À la suite des troubles révolutionnaires, la situation des études philologiques était devenue si critique en France que, le 20 février 1808, l’helléniste Bon-Joseph Dacier (1742-1833) crut bon d’en alerter l’Empereur, en l’informant que « la philologie, qui est la base de toute bonne littérature, et sur laquelle reposent la certitude de l’histoire et la connaissance du passé », ne trouvait désormais « presque plus personne pour la cultiver », et que les derniers philologues français, qui appartenaient à une génération qui allait disparaître, ne voyaient « croître autour d’eux qu’un trop petit nombre d’hommes qui puissent les remplacer » : « Faire connaître le mal à Votre Majesté, concluait-il, c’est assurer que votre main puissante saura y appliquer le remède ». Napoléon réagit immédiatement : le 17 mars 1808, il créa l’Université impériale et restaura les études supérieures dans toute la France. Excellent philologue classique, féru de littérature comme d’épigraphie grecque, Champollion-Figeac obtint la chaire de littérature grecque à la faculté des lettres de Grenoble. Dans son Discours d’ouverture et programme du cours de littérature grecque (1810), où il expliquait « la nécessité et les avantages de l’étude de la Littérature grecque », il proclamait que le cri de B.-J. Dacier avait « été entendu » et que « la littérature grecque » serait « désormais la base de l’enseignement public » ; puis, il formulait onze « prolégomènes », dont les dix premiers traitaient de questions purement philologiques : histoire de l’écriture et de la prononciation du grec, principes de paléographie, de codicologie, de grammaire historique et de dialectologie.

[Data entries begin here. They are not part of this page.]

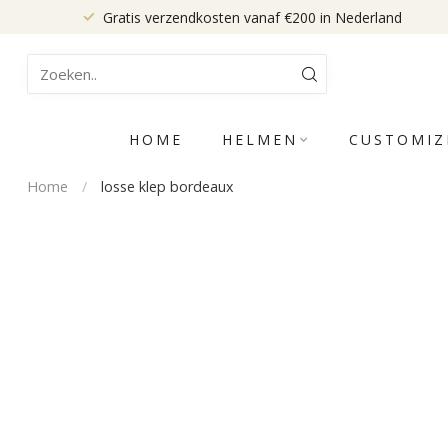
Gratis verzendkosten vanaf €200 in Nederland
HOME
HELMEN
CUSTOMIZ
Home
/
losse klep bordeaux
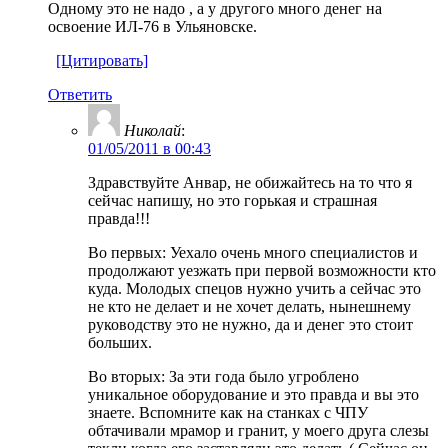
Одному это не надо , а у другого много денег на
освоение ИЛ-76 в Ульяновске.
[Цитировать]
Ответить
Николай
:
01/05/2011 в 00:43
Здравствуйте Анвар, не обижайтесь на то что я
сейчас напишу, но это горькая и страшная
правда!!!
Во первых: Уехало очень много специалистов и
продолжают уезжать при первой возможности кто
куда. Молодых спецов нужно учить а сейчас это
не кто не делает и не хочет делать, нынешнему
руководству это не нужно, да и денег это стоит
больших.
Во вторых: За эти года было угроблено
уникальное оборудование и это правда и вы это
знаете. Вспомните как на станках с ЧПУ
обтачивали мрамор и гранит, у моего друга слезы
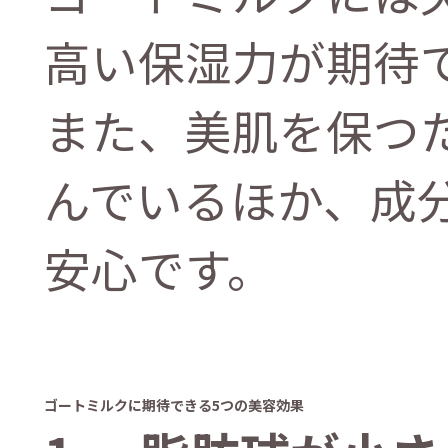
高い保湿力が期待
また、美肌を保つ
んでいるほか、成
安心です。
ゴートミルクに期待できる5つの美容効果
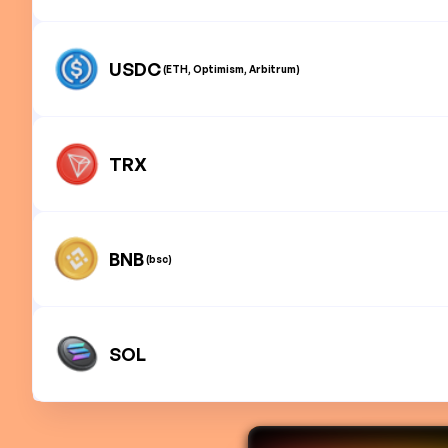
USDC
(ETH, Optimism, Arbitrum)
TRX
BNB
(bsc)
SOL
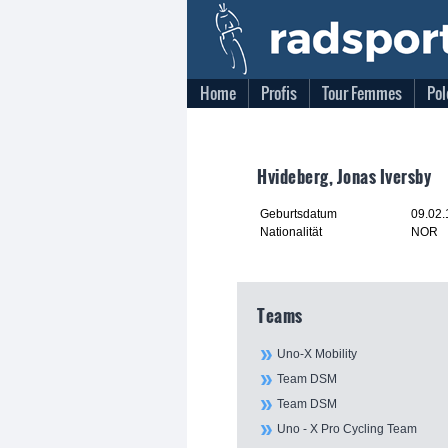
Home
Profis
Tour Femmes
Pol
Hvideberg, Jonas Iversby
Geburtsdatum
09.02
Nationalität
NOR
Teams
Uno-X Mobility
Team DSM
Team DSM
Uno - X Pro Cycling Team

Tel fut aussi l’esprit dans lequel Champollion-Figeac dut diriger l’instruction de son cadet.

L’étude des langues orientales n’étaient alors pas l’affaire de linguistes, mais de philologues.

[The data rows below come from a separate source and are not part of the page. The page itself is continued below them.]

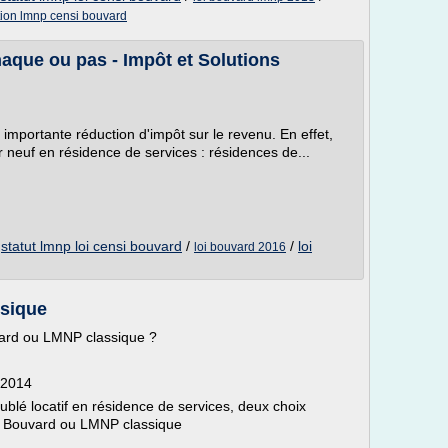
tion lmnp censi bouvard
aque ou pas - Impôt et Solutions
e importante réduction d'impôt sur le revenu. En effet,
er neuf en résidence de services : résidences de...
/
statut lmnp loi censi bouvard
/
/
loi
loi bouvard 2016
sique
vard ou LMNP classique ?
 2014
blé locatif en résidence de services, deux choix
nsi Bouvard ou LMNP classique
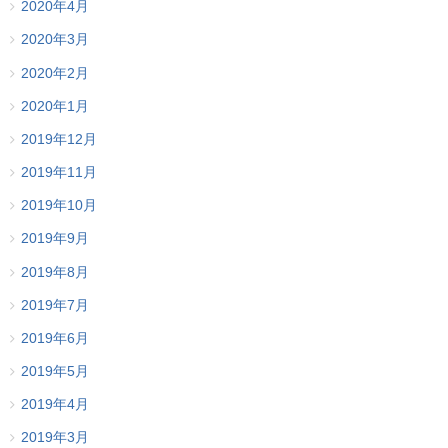
2020年4月
2020年3月
2020年2月
2020年1月
2019年12月
2019年11月
2019年10月
2019年9月
2019年8月
2019年7月
2019年6月
2019年5月
2019年4月
2019年3月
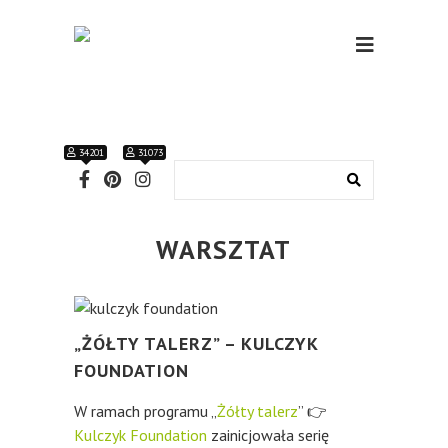
34201
31073
WARSZTAT
„ŻÓŁTY TALERZ” – KULCZYK
FOUNDATION
W ramach programu „
Żółty talerz
”
👉
Kulczyk Foundation
zainicjowała serię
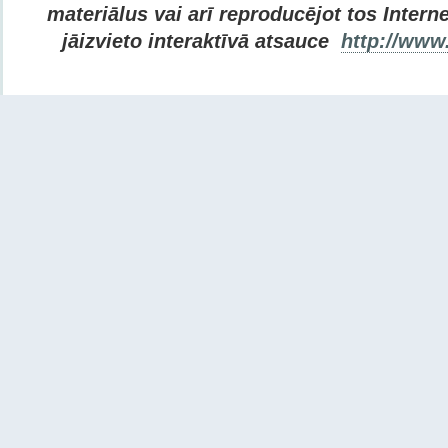
materiālus vai arī reproducējot tos Internet
jāizvieto interaktīvā atsauce
http://www.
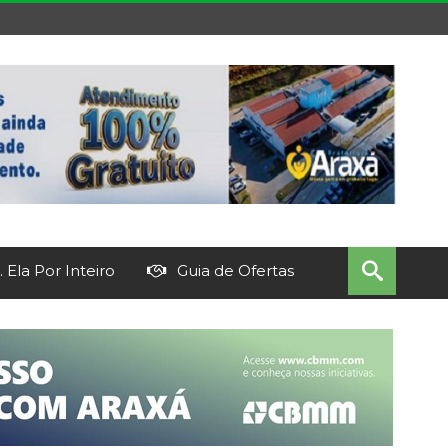
 Ela Por Inteiro
Guia de Ofertas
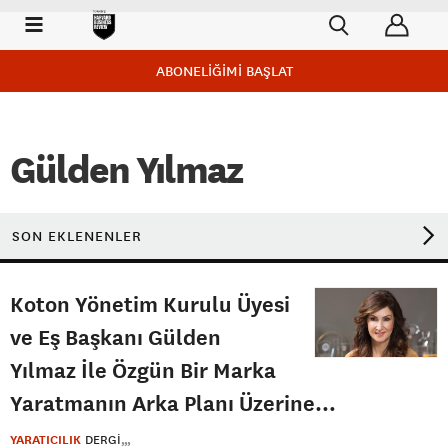
ABONELİĞİMİ BAŞLAT
Gülden Yılmaz
SON EKLENENLER
Koton Yönetim Kurulu Üyesi
ve Eş Başkanı Gülden
Yılmaz İle Özgün Bir Marka
Yaratmanın Arka Planı Üzerine…
YARATICILIK
DERGI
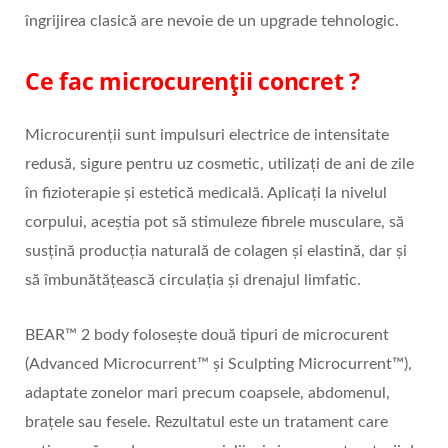
îngrijirea clasică are nevoie de un upgrade tehnologic.
Ce fac microcurenții concret ?
Microcurenții sunt impulsuri electrice de intensitate
redusă, sigure pentru uz cosmetic, utilizați de ani de zile
în fizioterapie și estetică medicală. Aplicați la nivelul
corpului, aceștia pot să stimuleze fibrele musculare, să
susțină producția naturală de colagen și elastină, dar și
să îmbunătățească circulația și drenajul limfatic.
BEAR™ 2 body folosește două tipuri de microcurent
(Advanced Microcurrent™ și Sculpting Microcurrent™),
adaptate zonelor mari precum coapsele, abdomenul,
brațele sau fesele. Rezultatul este un tratament care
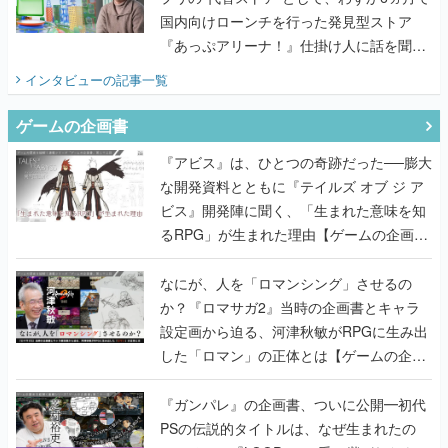
国内向けローンチを行った発見型ストア
『あっぷアリーナ！』仕掛け人に話を聞い
てみた
インタビュー
の記事一覧
ゲームの企画書
『アビス』は、ひとつの奇跡だった──膨大
な開発資料とともに『テイルズ オブ ジ ア
ビス』開発陣に聞く、「生まれた意味を知
るRPG」が生まれた理由【ゲームの企画
書】
なにが、人を「ロマンシング」させるの
か？『ロマサガ2』当時の企画書とキャラ
設定画から迫る、河津秋敏がRPGに生み出
した「ロマン」の正体とは【ゲームの企画
書】
『ガンパレ』の企画書、ついに公開━初代
PSの伝説的タイトルは、なぜ生まれたの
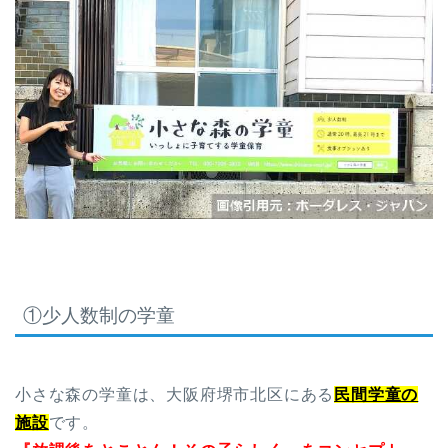
①少人数制の学童
小さな森の学童は、大阪府堺市北区にある
民間学童の
施設
です。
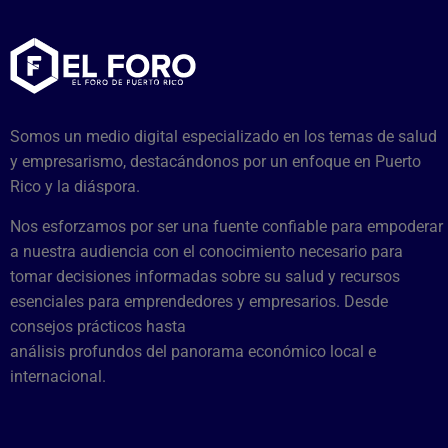
Somos un medio digital especializado en los temas de salud
y empresarismo, destacándonos por un enfoque en Puerto
Rico y la diáspora.
Nos esforzamos por ser una fuente confiable para empoderar
a nuestra audiencia con el conocimiento necesario para
tomar decisiones informadas sobre su salud y recursos
esenciales para emprendedores y empresarios. Desde
consejos prácticos hasta
análisis profundos del panorama económico local e
internacional.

C’est également lui qui, après s’être porté en vain candidat à l’expédition de Bonaparte en Égypte (1798), encouragea Champollion à étudier les anciennes langues orientales et qui, en 1807, l’introduisit à l’École des langues orientales et au Collège de France, afin qu’il y apprenne l’arabe, le persan, l’hébreu, le syriaque, l’araméen, le copte et le chinois. Or l’étude de ces langues se rattachait alors à la philologie classique, et les méthodes employées par ceux qui les enseignaient étaient celles qu’on utilisait dans les cours de grec et de latin.

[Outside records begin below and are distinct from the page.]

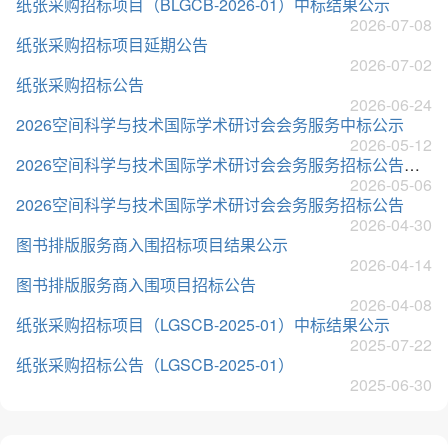
纸张采购招标项目（BLGCB-2026-01）中标结果公示
2026-07-08
纸张采购招标项目延期公告
2026-07-02
纸张采购招标公告
2026-06-24
2026空间科学与技术国际学术研讨会会务服务中标公示
2026-05-12
2026空间科学与技术国际学术研讨会会务服务招标公告（第二次）
2026-05-06
2026空间科学与技术国际学术研讨会会务服务招标公告
2026-04-30
图书排版服务商入围招标项目结果公示
2026-04-14
图书排版服务商入围项目招标公告
2026-04-08
纸张采购招标项目（LGSCB-2025-01）中标结果公示
2025-07-22
纸张采购招标公告（LGSCB-2025-01）
2025-06-30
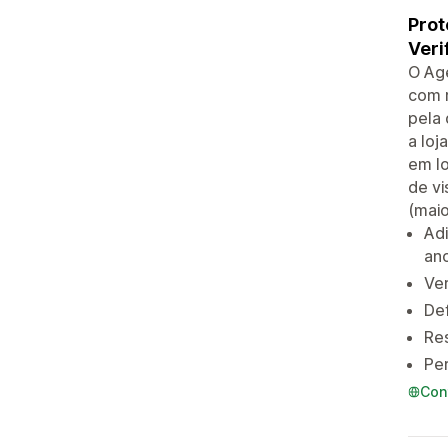
Prot
Veri
O Age
com r
pela 
a loj
em lo
de vi
(maio
Adi
ano
Ver
Def
Res
Per
Con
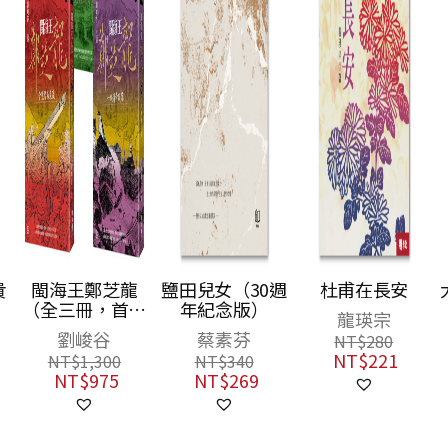
鹽田兒女（30週
杜甫在長安
大海浮夢（2025
部
年紀念版）
島嶼新版）
龍瑛宗
龍
蔡素芬
夏曼．藍波安
NT$
280
史
NT$
221
NT$
340
NT$
600
NT$
269
NT$
474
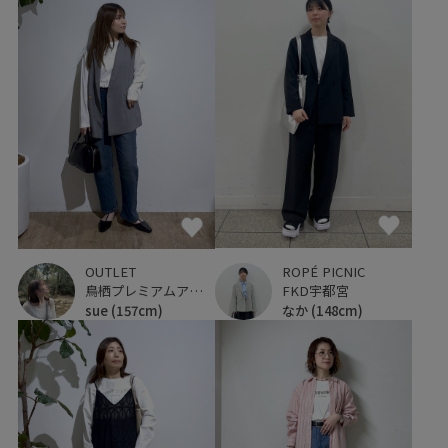
ROPÉ PICNIC
OUTLET
FKD宇都宮
鳥栖プレミアムアウトレット
なか
(148cm)
sue
(157cm)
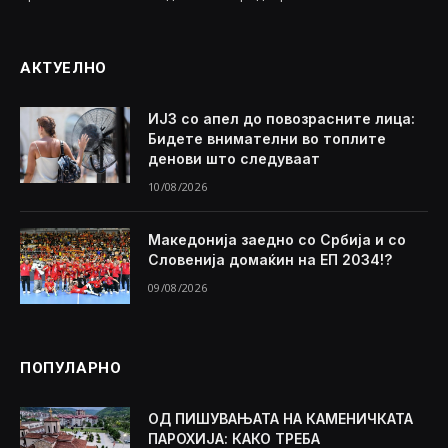
АКТУЕЛНО
ИЈЗ со апел до повозрасните лица:
Бидете внимателни во топлите
денови што следуваат
10/08/2026
Македонија заедно со Србија и со
Словенија домаќин на ЕП 2034!?
09/08/2026
ПОПУЛАРНО
ОД ПИШУВАЊАТА НА КАМЕНИЧКАТА
ПАРОХИЈА: КАКО ТРЕБА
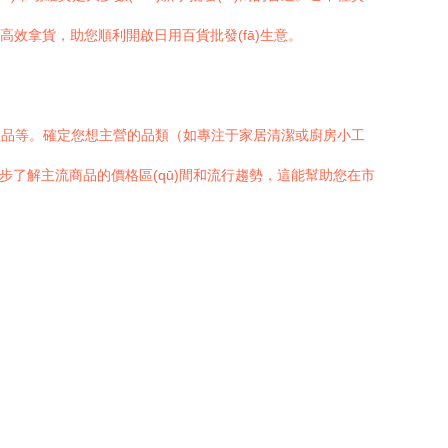
高效拿貨，助您順利開啟日用百貨批發(fā)生意。
護理品等。確定您想主營的品類（如專注于家居清潔或廚房小工
，初步了解主流商品的價格區(qū)間和流行趨勢，這能幫助您在市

Les études hébraïques avaient en effet été fondées en France par l’helléniste François Vatable (†1547), nommé professeur royal dès 1529 ; et les études arabes par Guillaume Postel (1510-1581), choisi, en 1538, comme « lecteur ès lettres grecques, hébraïques et arabiques », et envoyé en Orient, en 1543, à la recherche de manuscrits grecs. À la fin du XVIe siècle, le meilleur connaisseur des langues orientales était Joseph-Juste Scaliger (1540-1609), l’un des plus grands philologues classiques de tous les temps. Le célèbre arabisant Gilbert Gaulmin (1585-1665), dont la collection de manuscrits arabes forme le noyau de celle de la BnF, avait publié trois éditions princeps de textes grecs. Quant au fondateur des études coptes, Claude Saumaise (1588-1653), on lui doit aussi l’exceptionnelle découverte de l’Anthologie grecque.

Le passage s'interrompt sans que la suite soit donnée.